Asked if he was confident that all relevant paperwork had been retained, Lord Hardie said his team would be able to identify if key documents or emails were missing.

He said: "One of the functions of the system that we are procuring is that it will sort out the documents into various orders and it will be able to identify gaps, for instance in an email trail.

"We will learn from that if there are indeed gaps."

Work on the inquiry is already well under way but it is not yet known when the first public hearings will take place or who Lord Hardie will call to appear before him.

The inquiry team is based in Edinburgh's Waverley Gate building, the capital's former General Post Office.

Details of proceedings will be made available via the inquiry website.
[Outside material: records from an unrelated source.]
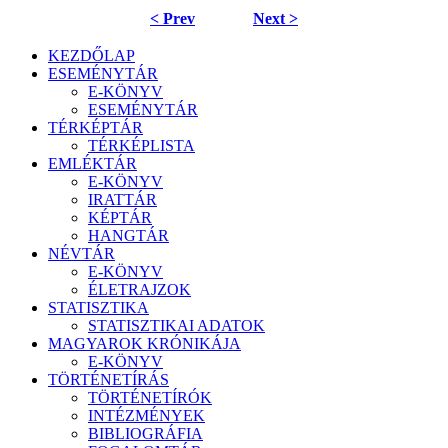
< Prev
Next >
KEZDŐLAP
ESEMÉNYTÁR
E-KÖNYV
ESEMÉNYTÁR
TÉRKÉPTÁR
TÉRKÉPLISTA
EMLÉKTÁR
E-KÖNYV
IRATTÁR
KÉPTÁR
HANGTÁR
NÉVTÁR
E-KÖNYV
ÉLETRAJZOK
STATISZTIKA
STATISZTIKAI ADATOK
MAGYAROK KRÓNIKÁJA
E-KÖNYV
TÖRTÉNETÍRÁS
TÖRTÉNETÍRÓK
INTÉZMÉNYEK
BIBLIOGRÁFIA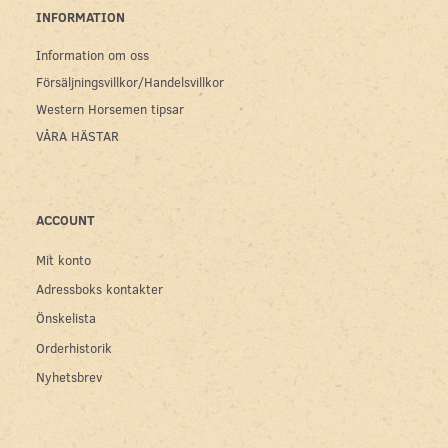
INFORMATION
Information om oss
Försäljningsvillkor/Handelsvillkor
Western Horsemen tipsar
VÅRA HÄSTAR
ACCOUNT
Mit konto
Adressboks kontakter
Önskelista
Orderhistorik
Nyhetsbrev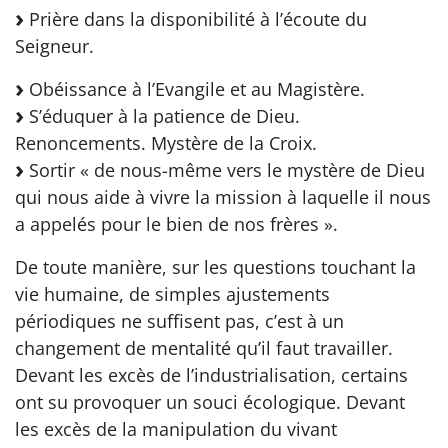
Prière dans la disponibilité à l’écoute du
Seigneur.
Obéissance à l’Evangile et au Magistère.
S’éduquer à la patience de Dieu.
Renoncements. Mystère de la Croix.
Sortir « de nous-même vers le mystère de Dieu
qui nous aide à vivre la mission à laquelle il nous
a appelés pour le bien de nos frères ».
De toute manière, sur les questions touchant la
vie humaine, de simples ajustements
périodiques ne suffisent pas, c’est à un
changement de mentalité qu’il faut travailler.
Devant les excès de l’industrialisation, certains
ont su provoquer un souci écologique. Devant
les excès de la manipulation du vivant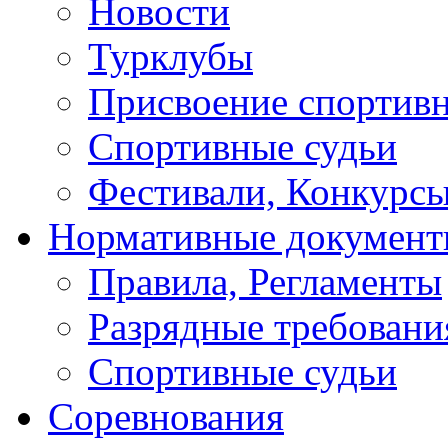
Новости
Турклубы
Присвоение спортивн
Спортивные судьи
Фестивали, Конкурсы
Нормативные докумен
Правила, Регламенты
Разрядные требовани
Спортивные судьи
Соревнования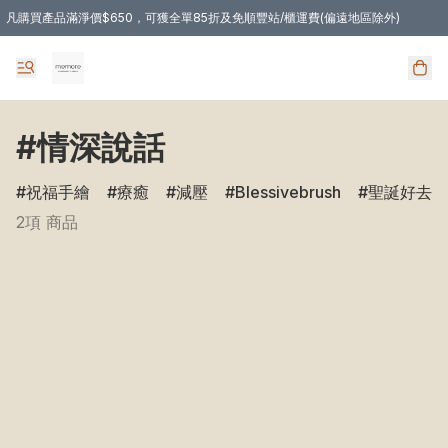
凡購買產品滿淨價$650，可獲全單85折及免順豐站/櫃運費(偏遠地區除外)
凡購物滿HKD 350.00，即享免順豐自提站/櫃運費
#情深說話
祝福手繪
療癒
減壓
Blessivebrush
聖誕好去處
2項 商品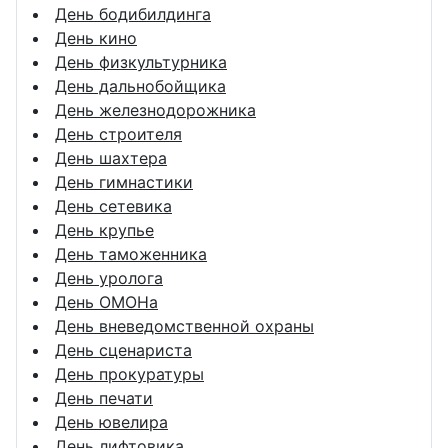
День бодибилдинга
День кино
День физкультурника
День дальнобойщика
День железнодорожника
День строителя
День шахтера
День гимнастики
День сетевика
День крупье
День таможенника
День уролога
День ОМОНа
День вневедомственной охраны
День сценариста
День прокуратуры
День печати
День ювелира
День лифтовика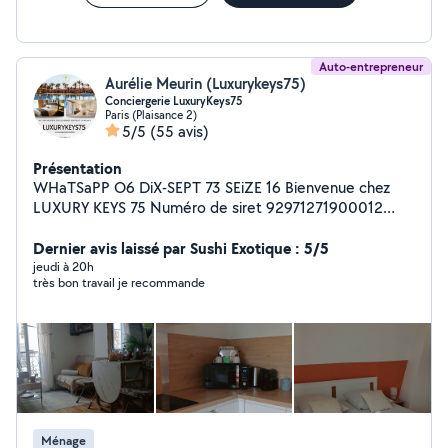
Auto-entrepreneur
Aurélie Meurin (Luxurykeys75)
Conciergerie LuxuryKeys75
Paris (Plaisance 2)
5/5
(55 avis)
Présentation
WHaTSaPP O6 DiX-SEPT 73 SEiZE 16 Bienvenue chez
LUXURY KEYS 75 Numéro de siret 92971271900012
Vous pouvez voir plus d'informations me concernant
ainsi que sur mon équipe sur: Site internet www .
Dernier avis laissé par Sushi Exotique : 5/5
luxurykeys75 . com Possibilité d'avis partagé de nos
jeudi à 20h
très bon travail je recommande
client(e)s passé/ actuel, en photo sur ce profil, sur
demande et sur notre site internet. Conciergerie,
Gestion locative, Déco d'intérieur, Nettoyage pro,
Blanchisserie... Airbnb, Booking, Superhôte... En parallèle
certificat ICDL indesign, ( réalisation de vos factures,
devis, création de logo, carte de visite, flyer, site
internet...) n'hésitez pas à nous contacter pour en savoir
plus. LuxuryKeys75, la conciergerie de confiance.
Ménage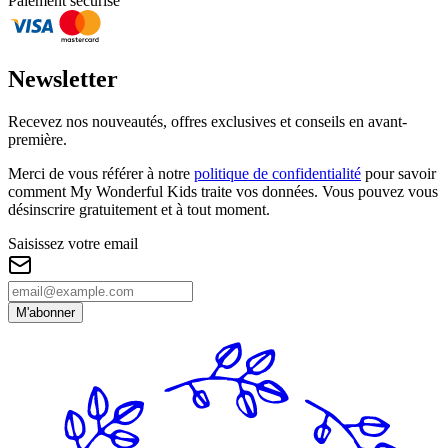
Paiement sécurisé
Newsletter
Recevez nos nouveautés, offres exclusives et conseils en avant-
première.
Merci de vous référer à notre
politique de confidentialité
pour savoir
comment My Wonderful Kids traite vos données. Vous pouvez vous
désinscrire gratuitement et à tout moment.
Saisissez votre email
M'abonner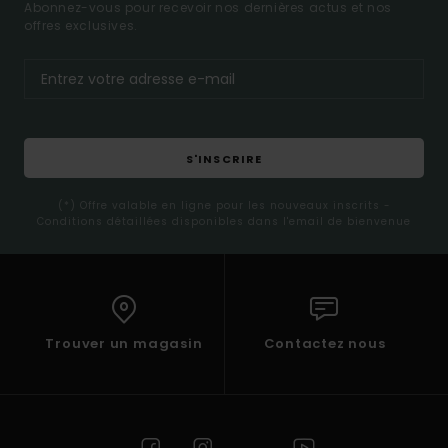
Abonnez-vous pour recevoir nos dernières actus et nos
offres exclusives.
S'INSCRIRE
(*) Offre valable en ligne pour les nouveaux inscrits -
Conditions détaillées disponibles dans l'email de bienvenue
Trouver un magasin
Contactez nous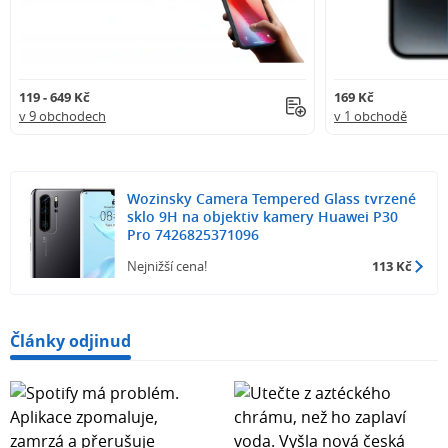
119 - 649 Kč
169 Kč
v 9 obchodech
v 1 obchodě
Wozinsky Camera Tempered Glass tvrzené
sklo 9H na objektiv kamery Huawei P30
Pro 7426825371096
Nejnižší cena!
113 Kč
Články odjinud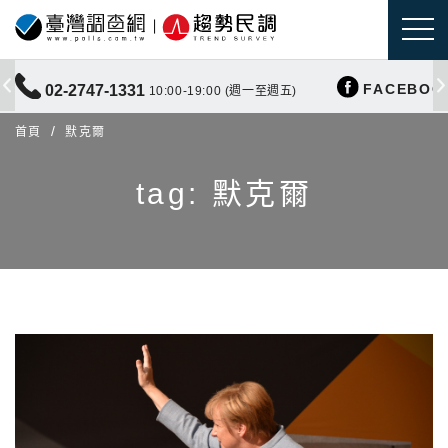
FACEBOO
02-2747-1331
10:00-19:00 (週一至週五)
首頁
默克爾
tag: 默克爾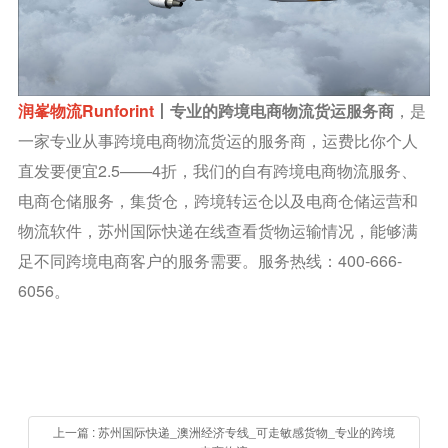
润峯物流Runforint
丨专业的跨境电商物流货运服务商
，是
一家专业从事跨境电商物流货运的服务商，运费比你个人
直发要便宜2.5——4折，我们的自有跨境电商物流服务、
电商仓储服务，集货仓，跨境转运仓以及电商仓储运营和
物流软件，苏州国际快递在线查看货物运输情况，能够满
足不同跨境电商客户的服务需要。服务热线：400-666-
6056。
上一篇 : 苏州国际快递_澳洲经济专线_可走敏感货物_专业的跨境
Lord Hardie expects there will be strong public interest in the inquiry and has urged members of the public to play their part in helping to identify what went wrong.

He said: "There were consequences that I am aware of for householders, for shopkeepers, for developers not only along the route of the tram but along the diverted routes of traffic.

"I would put out a plea to them now to think about what they are going to say, to get together with like-minded people to present a joint submission to the inquiry at the appropriate time, which will be when we call for evidence.

"If lessons are learned, then the benefit of this inquiry will be that future public procurement contracts will be delivered on time, on budget and as promised."

Edinburgh's tram service began running in May, but only after six years of disruption and a bitter dispute between the city council and its contractor.

The previous Labour-led Scottish government originally earmarked £375m to pay for the tram network, which ended up costing £776m and began running years late.